Commentaire de Gestion Juillet 2016

Les marchés ont fortement rebondi en juillet (+ 4 %), repoussant l’indice MSCI World en territoire positif pour l’année. L’histoire se répète avec les banques centrales du G7 qui ont maintenu leur compromis de réduire toute attente potentielle d’anticipation d’inflation future et de poursuivre les réformes dans leurs économies respectives. Aux Etats-Unis, les responsables de la Fed ont noté dans leur séance du 27 juillet que l’inflation « devrait rester faible à court terme » alors que la Banque du Japon (BoJ) a mis en œuvre dans sa réunion des 28 et 29 juillet une injection de JPY 2.7Trl supplémentaire. Après la réunion de la BoJ, le premier ministre Mr. Abe a annoncé que son gouvernement offrira un programme de relance économique d’une valeur de plus de JPY 28Trl (~ 6 % du PIB du pays !), afin d’exercer des pressions sur la Banque du Japon et son programme d’assouplissement. Le G7 reste donc fermement ancré sur le territoire de la politique de taux d’intérêt négatifs (NIRP en anglais).

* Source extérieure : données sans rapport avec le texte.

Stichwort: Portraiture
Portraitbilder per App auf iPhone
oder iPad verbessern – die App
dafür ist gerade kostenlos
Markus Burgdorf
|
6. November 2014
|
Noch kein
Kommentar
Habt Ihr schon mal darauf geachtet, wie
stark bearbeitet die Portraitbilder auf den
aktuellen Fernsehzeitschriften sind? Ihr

Ce qui est curieux sur les marchés, c’est le changement de certaines corrélations et donc des comportements relatifs entre actifs. Par exemple, le pétrole brut a baissé considérablement au cours des 6 dernières semaines, alors que les actions ont très bien performé.  Le Dollar US a récemment été tiré vers le bas suite à des publications décevantes et a perdu sa corrélation positive avec les actifs dits « risk on ». Le modèle d’évolution suggère que nous pourrions avoir un effet de rattrapage ou un ralentissement dans les cartes.

Dans les actions, les « nouveaux acheteurs » sont toujours bien là : la Banque nationale suisse a annoncé qu’elle détenait à 61 milliards d’actions américaines (7625 USD par habitant en Suisse !) et la tendance ne devrait pas diminuer. 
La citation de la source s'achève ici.